### TASK DESCRIPTION
All entries are to be quoted exactly; the images stay out of the copy.

────────

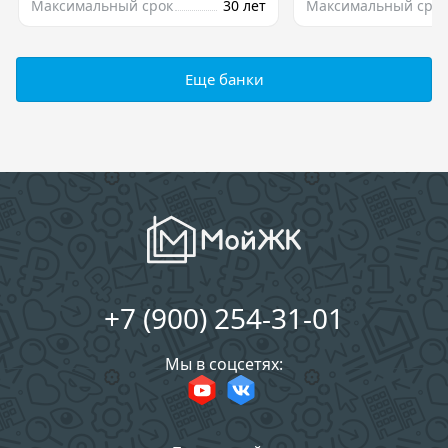
Максимальный срок
30 лет
Максимальный срок
Еще банки
+7 (900) 254-31-01
Мы в соцсетях:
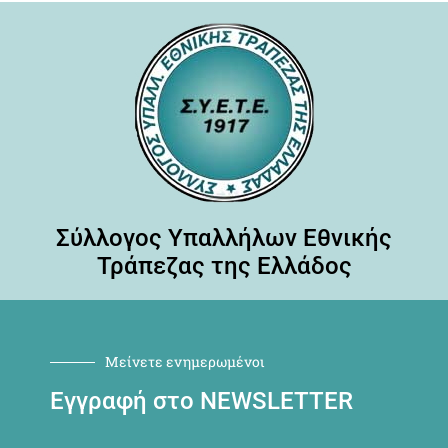
Σύλλογος Υπαλλήλων Εθνικής
Τράπεζας της Ελλάδος
Μείνετε ενημερωμένοι
Εγγραφή στο NEWSLETTER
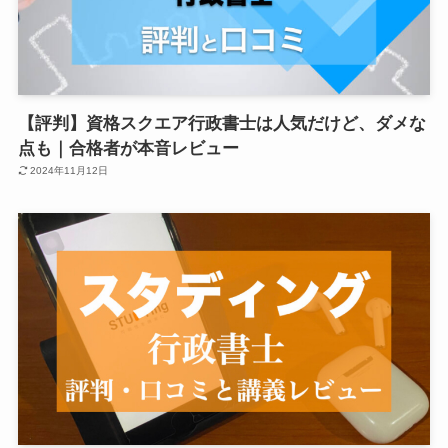
【評判】資格スクエア行政書士は人気だけど、ダメな
点も｜合格者が本音レビュー
2024年11月12日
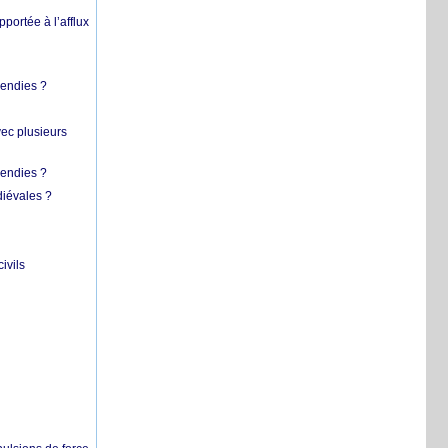
pportée à l’afflux
cendies ?
vec plusieurs
cendies ?
diévales ?
ivils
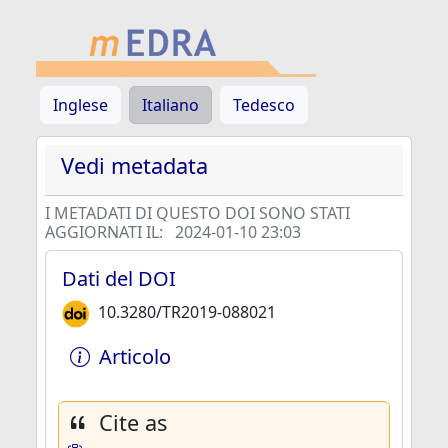
Inglese
Italiano
Tedesco
Vedi metadata
I METADATI DI QUESTO DOI SONO STATI
AGGIORNATI IL:
2024-01-10 23:03
Dati del DOI
10.3280/TR2019-088021
Articolo
Cite as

────────

### YOUR SOLUTION
Максимальный срок
30 лет
Максимальный срок
Еще банки
+7 (900) 254-31-01
Мы в соцсетях:
Σύλλογος Υπαλλήλων Εθνικής
Τράπεζας της Ελλάδος
Μείνετε ενημερωμένοι
Εγγραφή στο NEWSLETTER
【評判】資格スクエア行政書士は人気だけど、ダメな
点も｜合格者が本音レビュー
2024年11月12日
pportée à l’afflux
cendies ?
vec plusieurs
cendies ?
diévales ?
ivils
Inglese
Italiano
Tedesco
Vedi metadata
I METADATI DI QUESTO DOI SONO STATI
AGGIORNATI IL:
2024-01-10 23:03
Dati del DOI
10.3280/TR2019-088021
Articolo
Cite as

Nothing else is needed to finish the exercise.